Hi, I need some advice on an analysis I am doing for my research. Disclosure: I don’t have much background in security. My research focuses on computer hardware. So any advice/suggestions you have for me would be much appreciated.
I am trying to carry out a power side channel analysis on the CW-NANO platform. I am trying to attack the modulus operation, which seems to be most typically implemented as a division to get the remainder. For the M0 CPU used in the CW-NANO, division is implemented in software. Looking at the assembly code, this operation is implemented as a sequence of shifts and subtracts.
In my case, the dividend
a is known to the attacker already. So its just a matter of finding the divisor
b to recover the remainder (i.e.,
r = a%b) . First, I did a test to see if the number of cycles required would vary based on the dividend (a) and the divisor (b). Here is a table of the time taken (in CPU cycles) for different combinations of
a/b on the ARM-M0 CPU.
Its therefore pretty easy to establish the range of
b based on the time taken for division. Next, I wanted to see, for the range of values which take the same amount of time, is the power trace different?

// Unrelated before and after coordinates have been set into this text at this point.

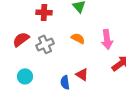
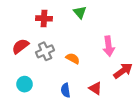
orange semicircle: (78, 38) -> (73, 58), moved
red triangle: (82, 74) -> (95, 88), moved

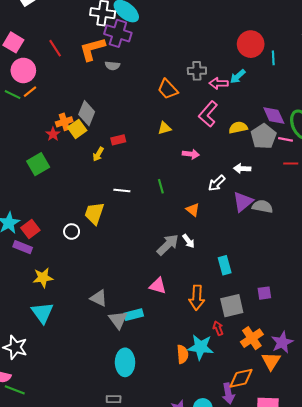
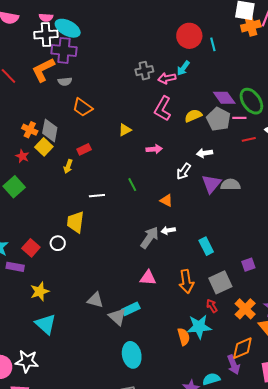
orange trapezoid: (168, 89) -> (82, 107), moved
orange cross: (64, 122) -> (30, 130), moved, turned -35
red square: (30, 229) -> (31, 248), moved
white arrow: (188, 241) -> (168, 230), turned 128

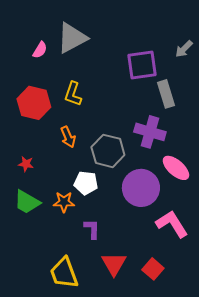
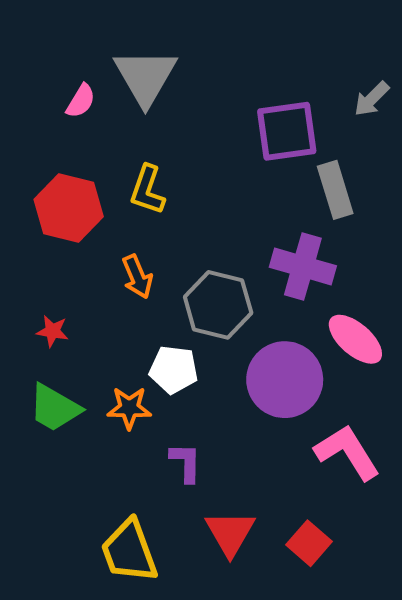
gray triangle: (72, 38) -> (145, 77), turned -32

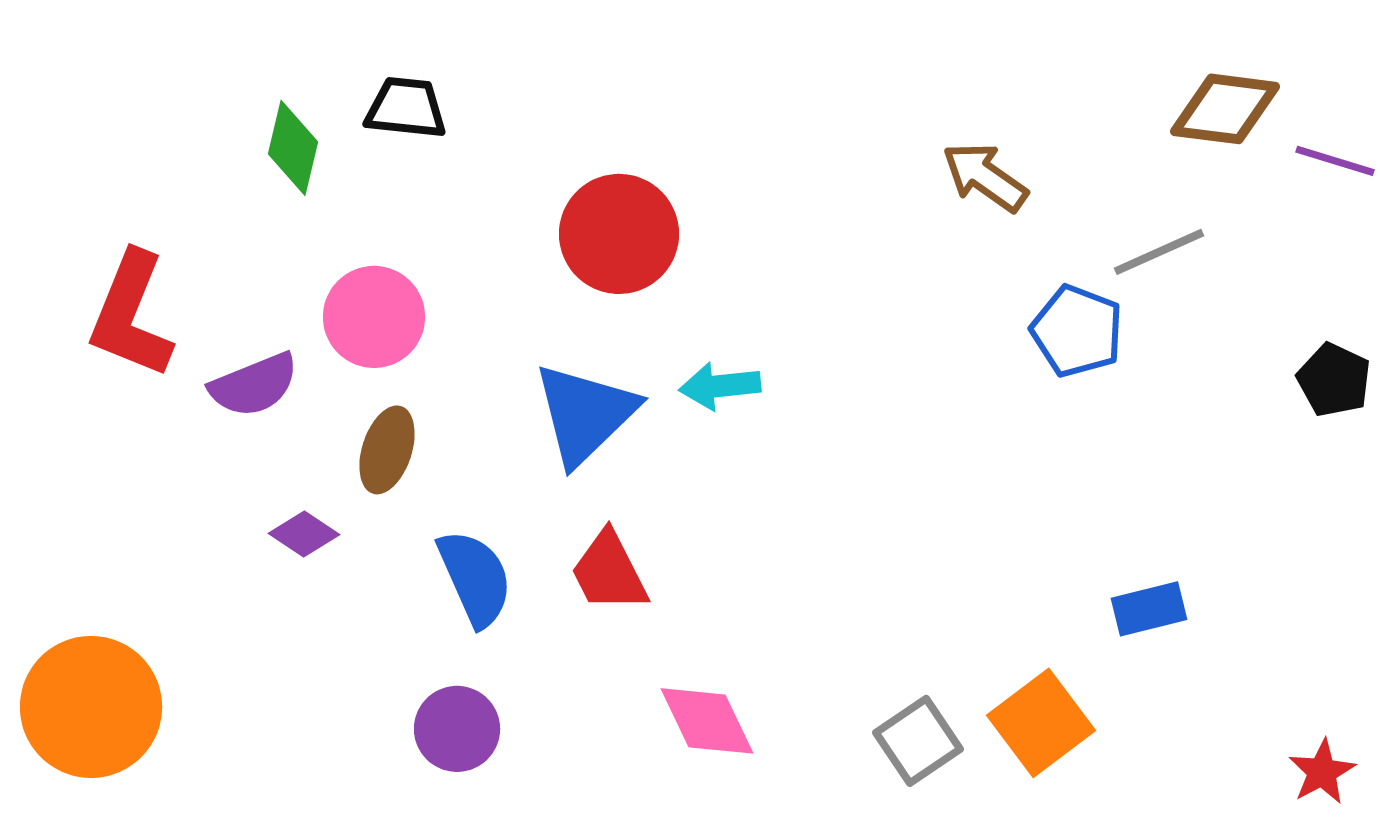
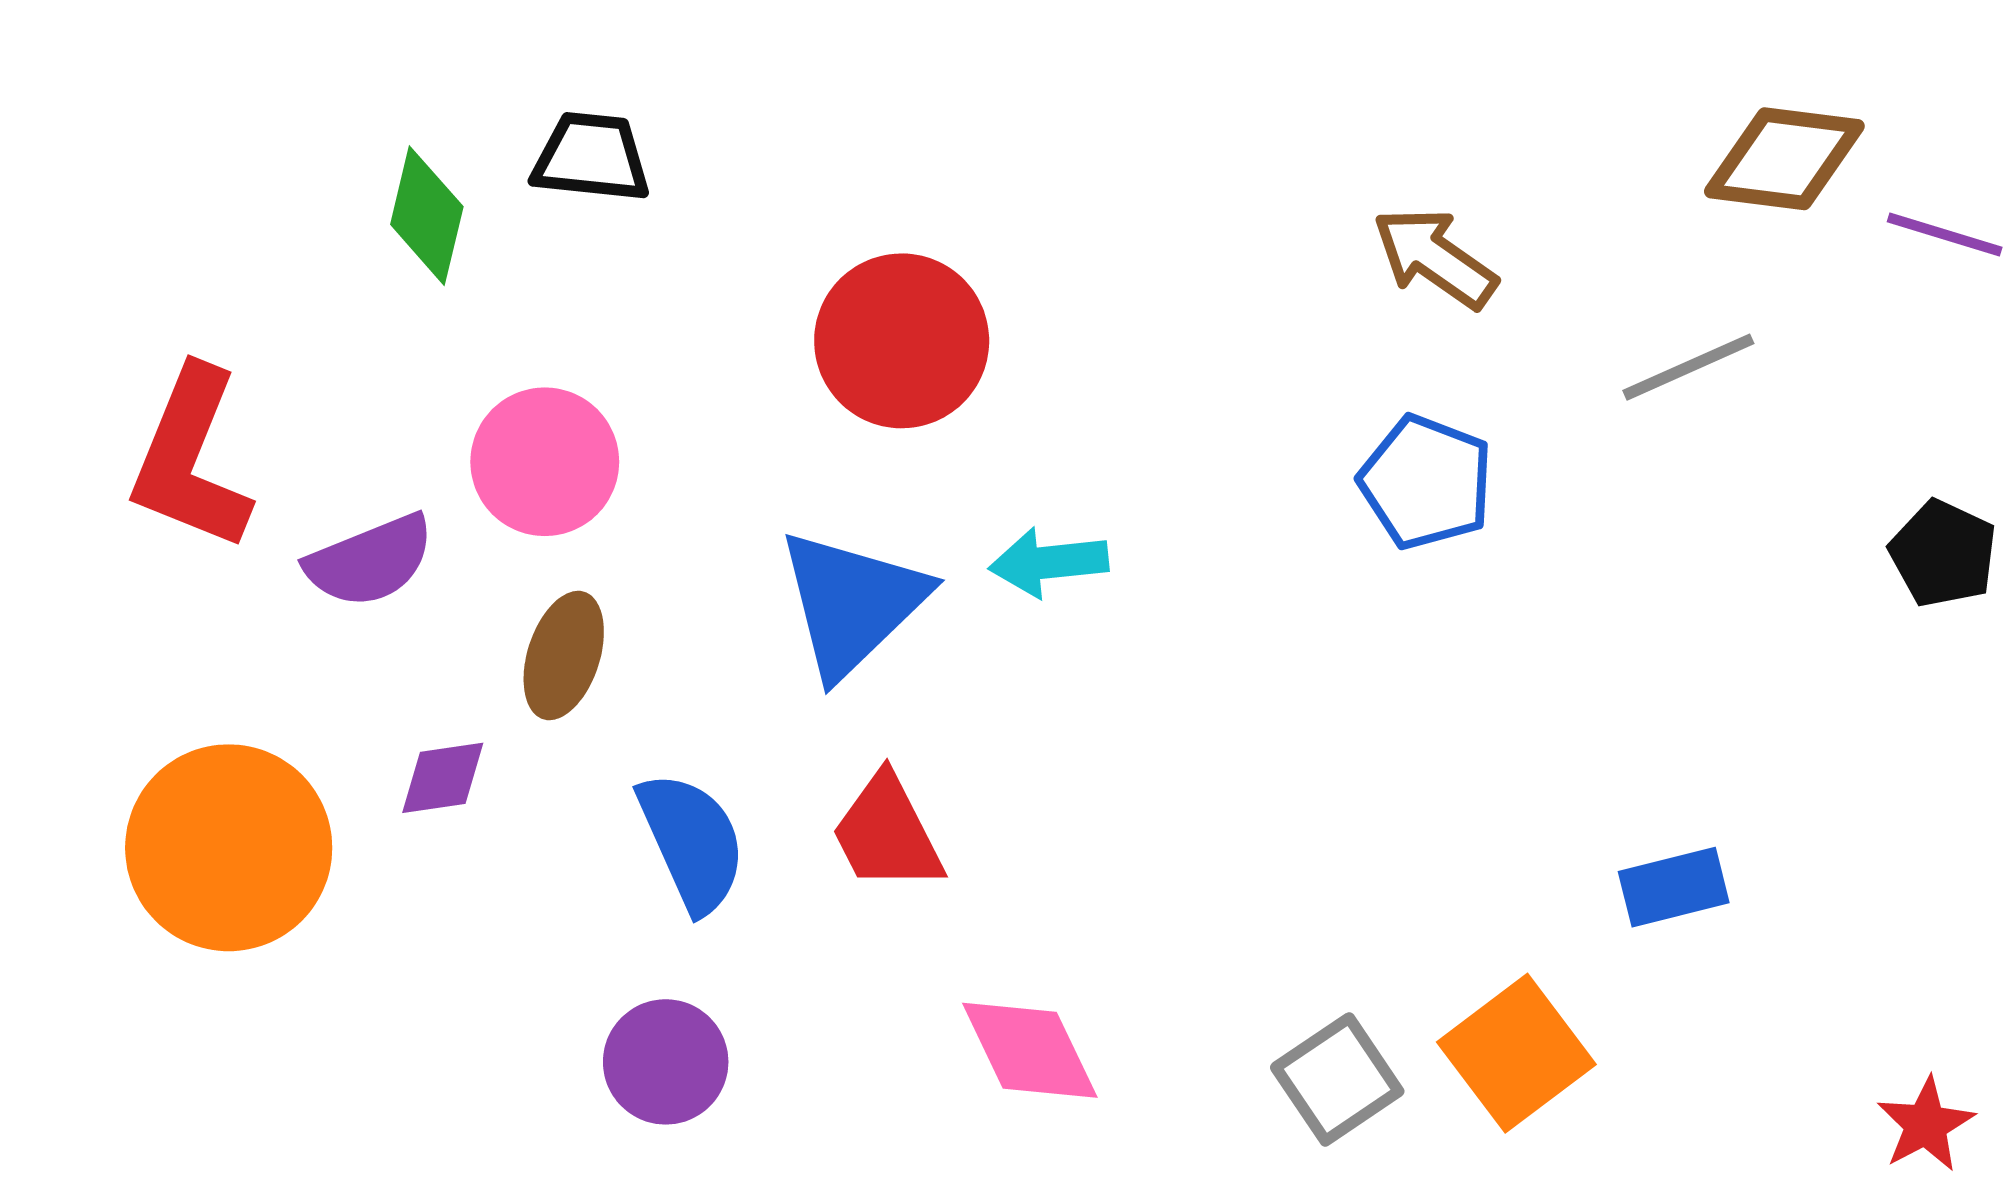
blue pentagon: (1077, 331) -> (1426, 482), moved
purple diamond: (304, 534) -> (443, 778), turned -42
orange circle: (91, 707) -> (229, 848), moved

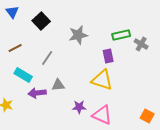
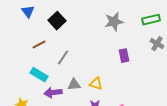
gray star: (78, 35) -> (114, 22), moved
green rectangle: (121, 35) -> (151, 20), moved
brown line: (15, 48) -> (39, 45), moved
yellow triangle: (102, 80) -> (96, 84), moved, size x0.6

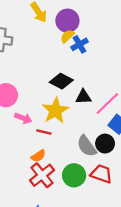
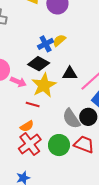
yellow semicircle: (67, 36) -> (59, 40), moved
blue cross: (80, 44) -> (46, 44), moved
black diamond: (61, 81) -> (39, 64), moved
pink arrow: (23, 118) -> (18, 82), moved

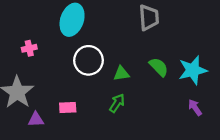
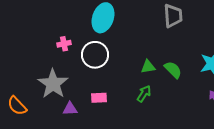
white circle: (88, 60) -> (95, 55), moved
green semicircle: (159, 67) -> (173, 70), moved

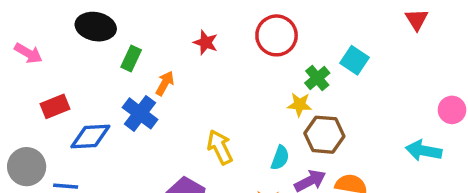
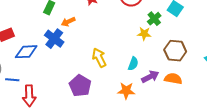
orange arrow: (165, 83) -> (68, 22), turned -144
brown hexagon: (324, 135) -> (175, 51), moved

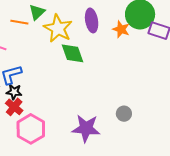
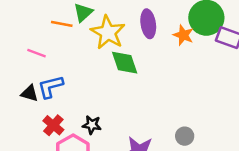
black star: (14, 92) -> (92, 125), moved

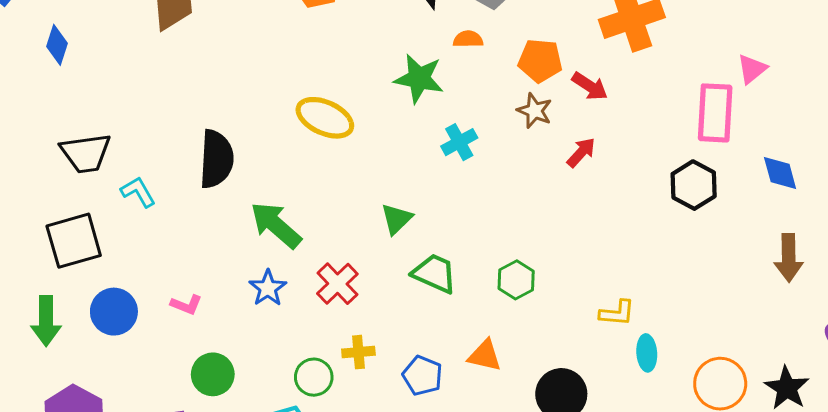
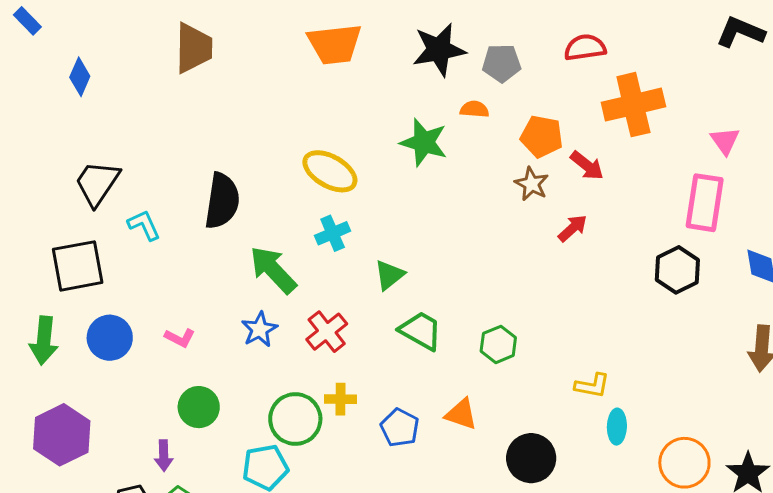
pink triangle: (752, 69) -> (725, 141), moved, turned -32
cyan cross: (459, 142) -> (333, 233), moved
black trapezoid: (86, 153) -> (97, 183), turned 126
green circle: (314, 377) -> (295, 419), size x1.4

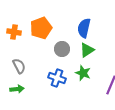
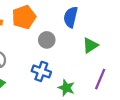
green triangle: (87, 50) -> (90, 45), moved
green star: (83, 73) -> (66, 88), moved

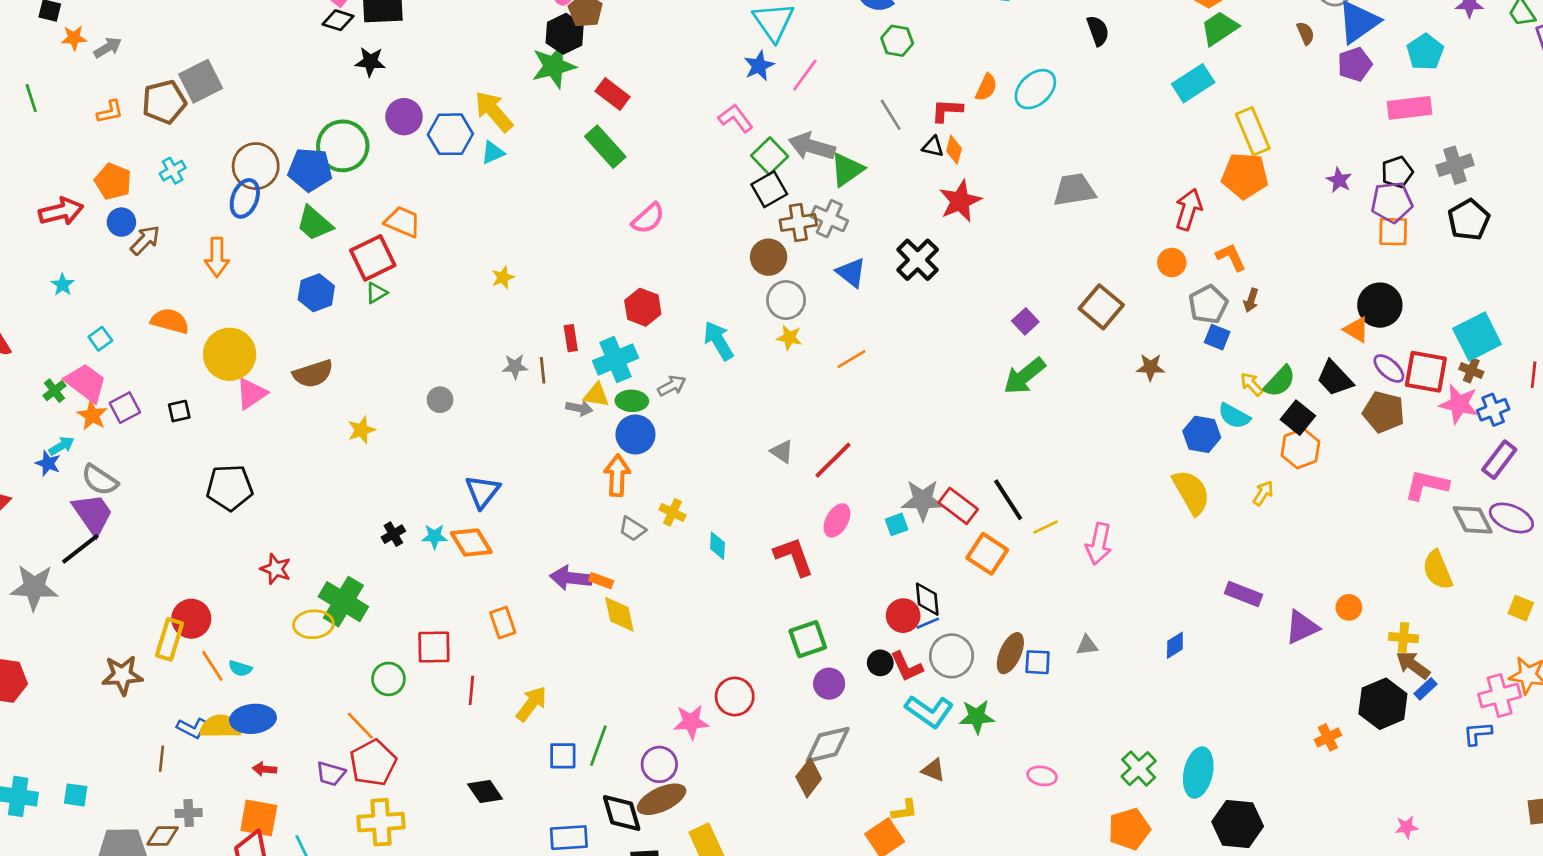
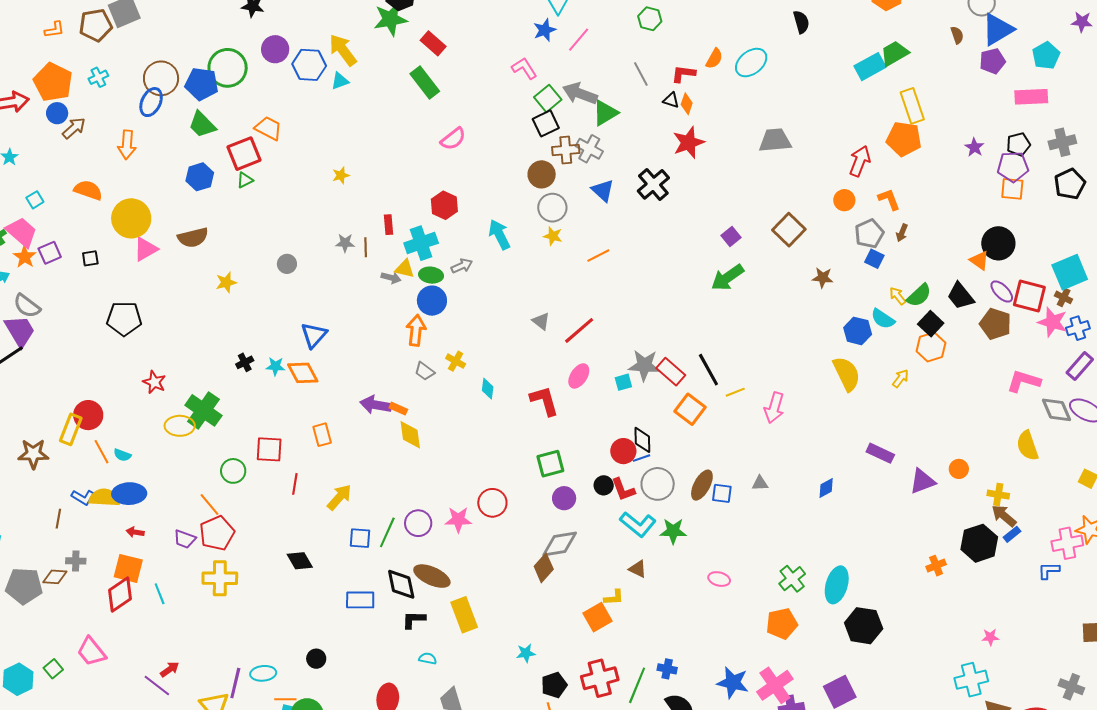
green trapezoid: (1219, 28) -> (894, 53), moved
orange pentagon: (113, 181) -> (53, 82), size x1.4
purple circle: (659, 764) -> (418, 523), moved
brown ellipse: (662, 799) -> (432, 576), turned 45

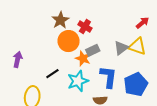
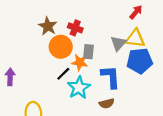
gray rectangle: (93, 50) -> (88, 52), turned -48
black line: (52, 74) -> (63, 74), moved
blue pentagon: (136, 84) -> (140, 61), moved, turned 30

So, I captured traces of
200/b and then subtracted the average of all traces and plotted them. Here is that graph:
To me, it seems like there are significant differences based on the value being used. A few caveats: 1) I plotted only powers of 10 for simplicity but ideally, I’d like this to work for all values of
b and 2) I took 100 traces for each
b value and they are all identical.
My question is: how should I go about ‘predicting’ the value of
b given a trace? I’m not sure CPA is the right approach since there isn’t a single ‘peak’ similar to the Hamming weight. Would multi-variate CPA work? Or should I try to train some type of classification model to see if that can predict the value? Thank you!